Ich schrecke aus meinen Gedanken hoch. Du hast dich erhoben. Willst du wieder gehen? Ich langweile dich. Ich, deine Schülerin. Du bist mein Referendar, bist ältere Gesprächspartner gewöhnt. Aber ich irre mich. Du gehst nicht. Du streckst deinen Arm aus. Nimmst zärtlich meine Hand und ziehst mich hoch. Du lächelst mich an. Ein Lächeln auf deinem Gesicht scheint das größte Glück für mich zu sein. Ich habe dich nie lächeln gesehen. Du führst mich zur Tanzfläche, ziehst mich an dich heran. Ich bin wie in Trance. Funktioniere nur noch. Lasse alles mit mir geschehen. Ich spüre deinen Atem in meinem Haar. Du riechst gut, nach Kräutern und Männlichkeit und After Shave. Die Kombination raubt mir die Sinne. Wenn du mich jetzt loslässt, ich könnte nicht selbstständig stehen. Meine Beine scheinen aus Gummi. Aber du lässt mich nicht los. Willst mich nicht los lassen. Ziehst mich enger an dich heran. Das Lied ist zu Ende. Kurze Stille. Dann die ersten Takte des nächsten Liedes. Sanfte Klaviermusik. Du ziehst mich noch enger an dich heran. Ich lasse es geschehen. Die Welt steht wieder still. Es gibt nur uns Beide.
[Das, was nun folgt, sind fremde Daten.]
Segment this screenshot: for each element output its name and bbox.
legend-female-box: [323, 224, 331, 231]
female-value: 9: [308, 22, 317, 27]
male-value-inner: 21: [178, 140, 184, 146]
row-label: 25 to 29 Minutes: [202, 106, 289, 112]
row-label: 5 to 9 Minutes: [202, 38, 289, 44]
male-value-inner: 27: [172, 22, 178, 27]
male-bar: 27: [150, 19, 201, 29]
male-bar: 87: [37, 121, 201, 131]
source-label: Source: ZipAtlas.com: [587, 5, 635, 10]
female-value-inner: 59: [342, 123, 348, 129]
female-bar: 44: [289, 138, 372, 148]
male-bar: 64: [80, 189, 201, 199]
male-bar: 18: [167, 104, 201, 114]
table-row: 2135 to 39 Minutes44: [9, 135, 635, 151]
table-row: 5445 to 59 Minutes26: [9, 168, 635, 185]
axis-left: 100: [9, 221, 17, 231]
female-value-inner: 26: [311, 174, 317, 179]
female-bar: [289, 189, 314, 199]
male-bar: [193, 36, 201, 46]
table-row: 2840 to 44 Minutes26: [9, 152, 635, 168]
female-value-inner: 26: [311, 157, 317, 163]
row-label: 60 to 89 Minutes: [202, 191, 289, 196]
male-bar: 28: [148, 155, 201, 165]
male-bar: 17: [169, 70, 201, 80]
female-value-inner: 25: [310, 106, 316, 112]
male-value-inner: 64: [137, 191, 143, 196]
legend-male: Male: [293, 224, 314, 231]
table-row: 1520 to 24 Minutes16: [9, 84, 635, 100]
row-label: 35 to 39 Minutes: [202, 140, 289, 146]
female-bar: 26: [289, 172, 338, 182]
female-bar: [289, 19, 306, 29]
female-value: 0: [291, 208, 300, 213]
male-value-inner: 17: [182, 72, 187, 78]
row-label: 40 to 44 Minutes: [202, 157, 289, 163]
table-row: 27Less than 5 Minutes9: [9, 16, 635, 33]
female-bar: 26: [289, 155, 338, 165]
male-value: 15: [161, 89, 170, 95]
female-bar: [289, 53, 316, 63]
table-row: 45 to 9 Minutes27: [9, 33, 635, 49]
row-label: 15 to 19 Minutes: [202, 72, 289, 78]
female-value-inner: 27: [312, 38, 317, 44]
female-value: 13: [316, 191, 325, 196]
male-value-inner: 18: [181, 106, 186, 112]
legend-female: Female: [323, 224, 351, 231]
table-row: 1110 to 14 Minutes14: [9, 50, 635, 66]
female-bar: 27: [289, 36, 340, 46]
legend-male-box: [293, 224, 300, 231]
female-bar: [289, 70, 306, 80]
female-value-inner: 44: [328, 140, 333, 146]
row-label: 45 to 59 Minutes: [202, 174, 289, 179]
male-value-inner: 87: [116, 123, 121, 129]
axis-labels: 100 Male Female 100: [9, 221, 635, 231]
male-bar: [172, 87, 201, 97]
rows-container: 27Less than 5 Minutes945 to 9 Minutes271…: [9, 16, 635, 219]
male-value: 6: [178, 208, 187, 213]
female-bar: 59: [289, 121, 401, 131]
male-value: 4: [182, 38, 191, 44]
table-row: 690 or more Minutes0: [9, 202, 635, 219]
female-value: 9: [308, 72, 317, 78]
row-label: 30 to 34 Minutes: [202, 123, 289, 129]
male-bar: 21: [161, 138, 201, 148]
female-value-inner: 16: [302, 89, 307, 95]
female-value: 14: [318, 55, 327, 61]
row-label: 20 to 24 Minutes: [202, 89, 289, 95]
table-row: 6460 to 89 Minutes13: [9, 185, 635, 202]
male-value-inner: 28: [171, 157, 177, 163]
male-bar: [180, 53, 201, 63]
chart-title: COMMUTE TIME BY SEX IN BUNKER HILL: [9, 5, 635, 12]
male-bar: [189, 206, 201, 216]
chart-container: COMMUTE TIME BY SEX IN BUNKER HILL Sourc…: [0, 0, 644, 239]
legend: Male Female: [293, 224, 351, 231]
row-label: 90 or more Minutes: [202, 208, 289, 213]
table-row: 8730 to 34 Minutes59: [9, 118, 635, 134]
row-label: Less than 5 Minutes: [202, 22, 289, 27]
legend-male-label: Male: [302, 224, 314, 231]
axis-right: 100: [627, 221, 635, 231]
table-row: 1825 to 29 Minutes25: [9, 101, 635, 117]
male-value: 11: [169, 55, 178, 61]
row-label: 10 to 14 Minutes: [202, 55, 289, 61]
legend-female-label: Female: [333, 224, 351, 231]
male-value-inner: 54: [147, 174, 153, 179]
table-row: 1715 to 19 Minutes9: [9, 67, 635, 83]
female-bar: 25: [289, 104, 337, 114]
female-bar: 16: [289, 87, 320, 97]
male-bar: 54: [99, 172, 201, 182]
Mann und Frau. Paul und Emily. Ich bin nicht mehr deine Schülerin. Du nicht mehr mein Referendar. Ich spüre deinen Atem an meinem Ohr. Du flüsterst mir zärtliche Dinge zu. Deine Hand streichelt sanft über meinen Rücken. Ich lege meinen Kopf an deine Schulter. Bin glücklich. Glücklich wie noch nie. Wünsche, dass dieser Moment ewig dauert. Du knabberst zärtlich an meinem Ohrläppchen. Dein Mund wandert meinen Hals entlang. Ich schließe die Augen. Halte die Luft an…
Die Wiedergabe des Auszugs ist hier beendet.